Halliburton Public Repositories
If big players like HAL and SLB are shut out of traditional funding, you can imagine the difficulty tier 1 or private companies face.
A final point here that Spears made is that service costs are always below replacement cost, and that’s going to have to change soon. He commented that based on his research with drilling contractors, daily rates for high specification rigs will be around $40,000/per day by the end of 2022. About double current levels . Other service companies will do the same.
One of the points he made here is that the oil companies may have to become the bank for the service companies. It’s not a comfortable position for them, but as you can see, service provider cash burn cannot last. At this rate, cash balances will be depleted before the impact of rising rates hits the balance sheet. In a way, these are great problems to have. HAL and SLB are tasked with doing more, which will impact cash flow and earnings. The problem is that management hasn’t squarely addressed profitability. All utilities have pledged to raise prices to improve profitability and cash generation. Spears noted that this is on the horizon with private companies and hopefully soon.
Logistics, supply chain and inflation
The pandemic has disrupted the flow of goods from traditional manufacturing points. The war in Ukraine has profoundly exacerbated this in ways we are only just beginning to discover. As an example, Richard cited the bit company he serves as a board member. The drill body is cast and cobalt is used to strengthen it. The widespread and growing manufacture of batteries for electric vehicles has caused disruptions in the supply and cost of cobalt.
His argument was that the drill bit manufacturer is very low on the cobalt supplier allocation curve and has no leverage when it comes to negotiating prices.
Take this factoid and extend it across the entire oilfield supply chain. The costs disappear and will soon result in a restriction of the availability of services. He also cited an exponential increase in the cost of frac gear to repair worn fluid ends on pumps.
Your takeaway meals
These are growing pains in my book.
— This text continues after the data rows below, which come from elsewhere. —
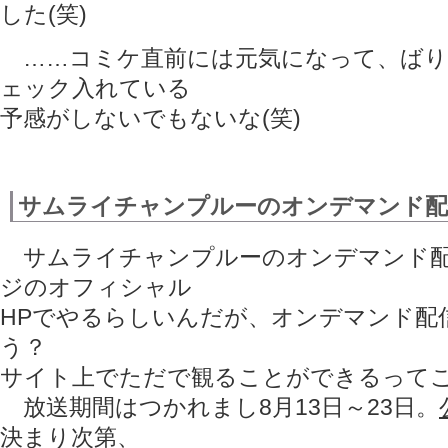
した(笑)
……コミケ直前には元気になって、ばり
ェック入れている
予感がしないでもないな(笑)
サムライチャンプルーのオンデマンド配
サムライチャンプルーのオンデマンド配
ジのオフィシャル
HPでやるらしいんだが、オンデマンド配
う？
サイト上でただで観ることができるって
放送期間はつかれまし8月13日～23日。
決まり次第、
I’m not quite ready to agree with Richard on the US land drilling output rate for 2022 at 800, but it’s probably well below my estimate of 1,100. The bigger point is that 800 National platforms are approaching a very healthy market for services, and in this oil price regime, this growth should continue into next year.
The overall implication for service providers is a higher oil price regime for longer, leading to a robust market, as Big Red and Big Blue demonstrated in their Q-1 reports. For me, cash burn will slow as prices adjust and working capital is supplemented with cash flow. They should be bought near current levels on any weakness.
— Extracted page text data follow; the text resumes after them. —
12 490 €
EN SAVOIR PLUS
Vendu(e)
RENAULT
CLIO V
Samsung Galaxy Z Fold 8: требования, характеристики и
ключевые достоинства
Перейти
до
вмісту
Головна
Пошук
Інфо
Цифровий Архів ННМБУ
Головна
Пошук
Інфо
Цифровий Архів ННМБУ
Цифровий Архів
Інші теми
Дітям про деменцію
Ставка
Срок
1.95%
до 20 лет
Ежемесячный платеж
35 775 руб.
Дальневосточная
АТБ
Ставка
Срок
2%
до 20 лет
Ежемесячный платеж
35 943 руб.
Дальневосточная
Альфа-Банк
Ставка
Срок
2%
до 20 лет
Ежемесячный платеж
For oil production from shale basins in general, the forecasts are not as clear cut. As noted in the Oilprice article I referenced above, the quality of the remaining undrilled shale acreage raises concerns about its ability to provide the amount of production provided by Tier I acreage.
“One of the questions that often comes up is what will happen when the Tier I acreage is excavated. There are estimates that this could happen within the next decade. longevity of Level I shale in years at current drilling rates.
Why U.S. Shale Production Remains Stubbornly High, OilPrice, March 10and2021
What is clear is that the government’s flippant faith that shale production can easily increase is misplaced. A combination of natural limitations, logistics, inflation and human impacts are taking their toll, and the effects will become more evident as the year progresses.